(Source data)
════════════════
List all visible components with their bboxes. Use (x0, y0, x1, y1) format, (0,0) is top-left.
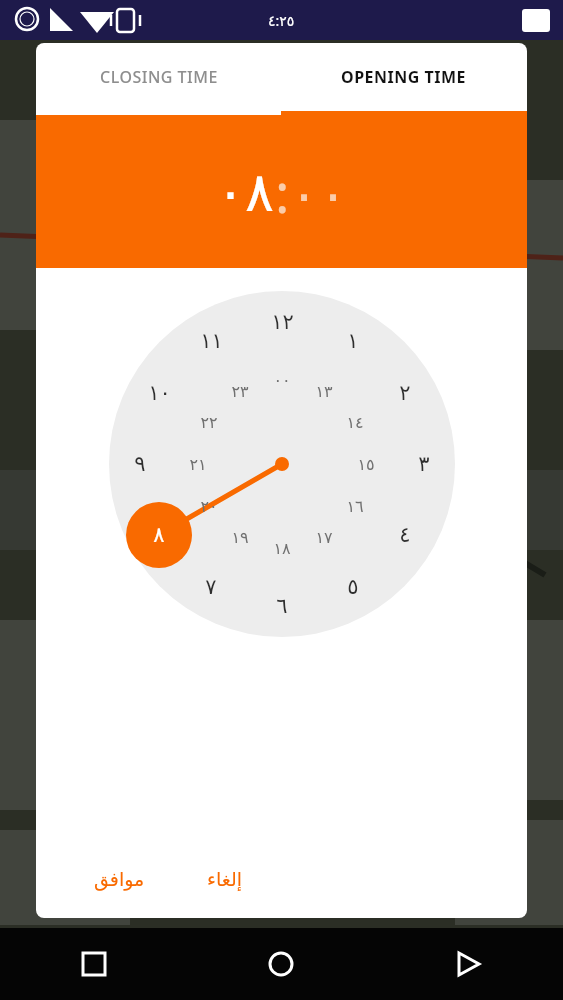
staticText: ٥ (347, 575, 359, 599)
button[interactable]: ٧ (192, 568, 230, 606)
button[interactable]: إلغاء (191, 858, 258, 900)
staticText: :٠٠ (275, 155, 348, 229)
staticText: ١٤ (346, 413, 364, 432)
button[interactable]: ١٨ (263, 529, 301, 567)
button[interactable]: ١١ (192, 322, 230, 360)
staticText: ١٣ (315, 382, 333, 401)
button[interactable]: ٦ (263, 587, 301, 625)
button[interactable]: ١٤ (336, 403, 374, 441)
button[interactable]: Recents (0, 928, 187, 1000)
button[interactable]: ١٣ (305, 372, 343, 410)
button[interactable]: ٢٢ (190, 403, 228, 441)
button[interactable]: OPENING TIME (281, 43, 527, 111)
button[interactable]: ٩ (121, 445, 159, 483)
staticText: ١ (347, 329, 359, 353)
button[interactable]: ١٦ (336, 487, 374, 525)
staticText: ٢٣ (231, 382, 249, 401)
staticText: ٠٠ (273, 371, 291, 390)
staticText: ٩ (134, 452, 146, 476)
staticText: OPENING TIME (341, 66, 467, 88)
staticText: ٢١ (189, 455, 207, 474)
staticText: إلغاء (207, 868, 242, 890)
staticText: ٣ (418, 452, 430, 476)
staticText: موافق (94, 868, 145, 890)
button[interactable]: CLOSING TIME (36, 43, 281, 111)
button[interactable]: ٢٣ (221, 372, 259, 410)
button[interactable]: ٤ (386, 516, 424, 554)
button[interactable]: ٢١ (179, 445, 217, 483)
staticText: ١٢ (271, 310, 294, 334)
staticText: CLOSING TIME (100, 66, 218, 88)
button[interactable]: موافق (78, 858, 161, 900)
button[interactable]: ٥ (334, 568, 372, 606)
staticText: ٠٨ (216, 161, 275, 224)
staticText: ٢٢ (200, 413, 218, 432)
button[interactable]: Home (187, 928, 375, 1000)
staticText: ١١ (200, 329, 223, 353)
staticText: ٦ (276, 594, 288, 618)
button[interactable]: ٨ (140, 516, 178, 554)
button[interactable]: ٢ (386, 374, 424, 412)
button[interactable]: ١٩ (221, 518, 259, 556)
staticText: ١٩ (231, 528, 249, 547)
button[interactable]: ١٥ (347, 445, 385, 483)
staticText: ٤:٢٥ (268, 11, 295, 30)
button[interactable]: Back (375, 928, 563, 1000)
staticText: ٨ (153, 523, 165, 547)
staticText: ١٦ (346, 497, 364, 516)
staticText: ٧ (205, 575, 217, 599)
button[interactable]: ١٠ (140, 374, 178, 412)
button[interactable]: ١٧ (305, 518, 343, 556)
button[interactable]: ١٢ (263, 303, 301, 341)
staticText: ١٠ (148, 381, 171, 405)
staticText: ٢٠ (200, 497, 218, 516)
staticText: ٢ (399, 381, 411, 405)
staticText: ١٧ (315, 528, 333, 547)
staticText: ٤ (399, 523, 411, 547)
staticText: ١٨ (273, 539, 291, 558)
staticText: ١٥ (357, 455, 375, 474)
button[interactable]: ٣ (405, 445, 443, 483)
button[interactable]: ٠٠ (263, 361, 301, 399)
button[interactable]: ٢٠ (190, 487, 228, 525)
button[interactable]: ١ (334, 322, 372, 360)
════════════════
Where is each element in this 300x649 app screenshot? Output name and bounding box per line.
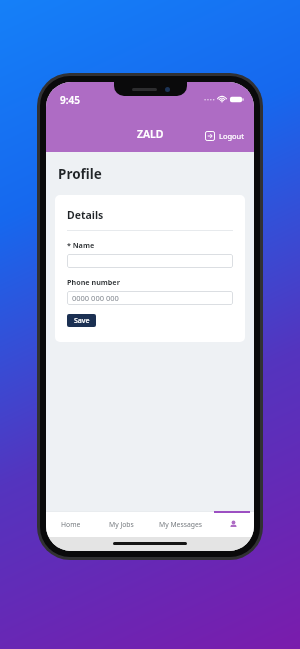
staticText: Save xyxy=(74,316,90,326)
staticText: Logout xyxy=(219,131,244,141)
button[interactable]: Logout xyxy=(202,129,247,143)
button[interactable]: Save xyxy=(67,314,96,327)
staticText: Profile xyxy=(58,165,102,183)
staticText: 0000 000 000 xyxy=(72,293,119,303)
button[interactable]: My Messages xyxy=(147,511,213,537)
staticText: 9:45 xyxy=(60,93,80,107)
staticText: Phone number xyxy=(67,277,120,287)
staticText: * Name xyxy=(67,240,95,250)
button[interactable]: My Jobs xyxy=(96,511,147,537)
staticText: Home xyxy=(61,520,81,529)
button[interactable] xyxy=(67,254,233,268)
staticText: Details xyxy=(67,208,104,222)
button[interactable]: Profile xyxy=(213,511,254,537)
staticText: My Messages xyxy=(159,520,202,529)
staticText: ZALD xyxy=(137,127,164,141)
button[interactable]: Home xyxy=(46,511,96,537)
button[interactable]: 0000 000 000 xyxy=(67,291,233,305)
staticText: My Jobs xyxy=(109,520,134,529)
════════════════
Gather and copy every line of the data in which the string "CLOSING" is found.

button[interactable]: CLOSING TIME (36, 43, 281, 111)
staticText: CLOSING TIME (100, 66, 218, 88)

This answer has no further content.